"Your living is determined not so much by what life brings to you as by the attitude you bring to life; not so much by what happens to you as by the way your mind looks at what happens." John Homer Miller

Wednesday, March 25, 2009

Violence and Injury Prevention Lesson 5: Dating Violence

How can an individual identify violence in a dating relationship?

Intimate partner violence can occur in ANY relationship. In fact, 1 out of 10 relationships are violent.

How do you think dating violence begins?

Violence in a relationship usually begins with emotional abuse. It often progresses to physical and/or sexual abuse.

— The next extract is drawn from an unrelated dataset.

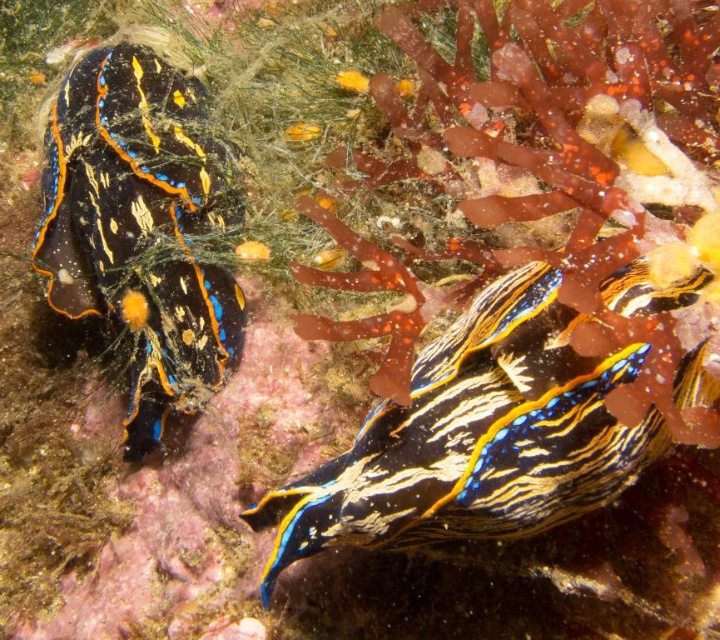 You are a marine biologist observing an underwater scene with two sea slugs. The scene includes a shiny blue and yellow striped sea slug at center and another sea slug on the left. Can you determine which sea slug is located at the specified point coordinates, point (x=474, y=436)?

The shiny blue and yellow striped sea slug at center is located at point (x=474, y=436).

You are a marine biologist studying the spatial distribution of sea slugs in an underwater environment. You observe the shiny blue and yellow striped sea slug at center. Can you determine its exact coordinates in the image?

The shiny blue and yellow striped sea slug at center is located at coordinates point (x=474, y=436).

Abuse: any form of misuse or mistreatment of a person
Emotional abuse: nonphysical mistreatment of a person- can destroy a person’s sense of worth. Examples include verbal abuse such as name calling, insults or threats, criticism and put downs, controlling how a person dresses or acts, damaging or destroying property, demanding to know a person’s whereabouts at all times.
Physical abuse: intentional use of physical force as punishment or to exert power, control and fear over another. Leaves a mark the next day. Examples include hitting, kicking, scratching, biting, punching, using objects to physically hurt someone.
Sexual abuse: includes unwanted kissing to inappropriate touching to sexual intercourse, rape.

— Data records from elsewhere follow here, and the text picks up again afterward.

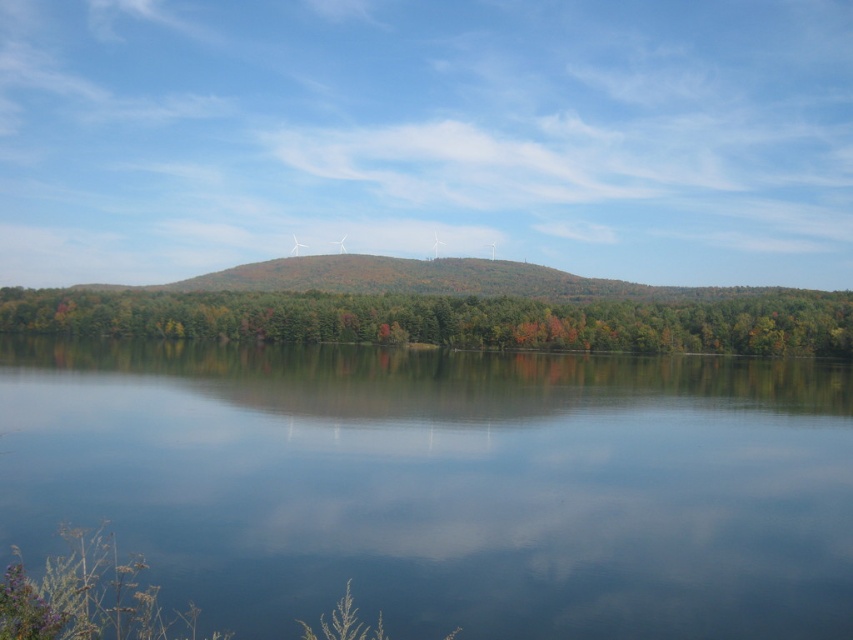 Question: Is transparent water at center smaller than green matte tree at center?

Choices:
 (A) yes
 (B) no

Answer: (A)

Question: Which of the following is the farthest from the observer?

Choices:
 (A) (6, 324)
 (B) (808, 600)

Answer: (A)

Question: Is transparent water at center above green matte tree at center?

Choices:
 (A) no
 (B) yes

Answer: (A)

Question: Which object appears closest to the camera in this image?

Choices:
 (A) transparent water at center
 (B) green matte tree at center

Answer: (A)

Question: Does transparent water at center have a lesser width compared to green matte tree at center?

Choices:
 (A) no
 (B) yes

Answer: (B)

Teen violence is about exerting power and control over another person. Often times teenagers in violent relationships think that the person can be changed or “fixed” or that the behaviors will stop. Because the abuser is seeking power and control, the other person in the relationship can do nothing to stop the behaviors.

Cycle of Violence:
Tension building stage- precedes the violence. The abusive partner blames, criticizes, controls, threatens or makes fun of the other person.
Explosion stage- when violence erupts. It can be emotional, physical, and/or sexual.
“I’m sorry” stage- follows the explosion. The abuser apologizes through words or actions and may promise that the violence won’t happen again. But the cycle continues.

People who are abused often think they are at fault, because the abuser tells them they’ve done something wrong. Even the apology from the abuser can be manipulative (for example, “I’m sorry. If you’d only done what I’d asked, I wouldn’t have hit you).

Is the person who’s abused to blame or at fault for being abused? (NO!)

Like abusers, people who are abused may believe that violence is OK. Part of the abuse involves blaming the victim. But people who are abused are never responsible, never to blame and never at fault for the violence.

What are some of the feelings or emotions victims of dating violence may experience?
Emotions may include guilt, shame, fear, helplessness, sadness and depression.

What are some places and people you can go to if you experience dating violence?
List student answers on the board. Include information on Safe Horizons, Teen Rap, The Place, Center Against Domestic Violence.
Talk to a teacher or trusted adult, ask a teacher or school counselor to help, call an abuse hotline or rape crisis center.

Intimate partner violence can take many forms. Knowing the facts can help you stay safe.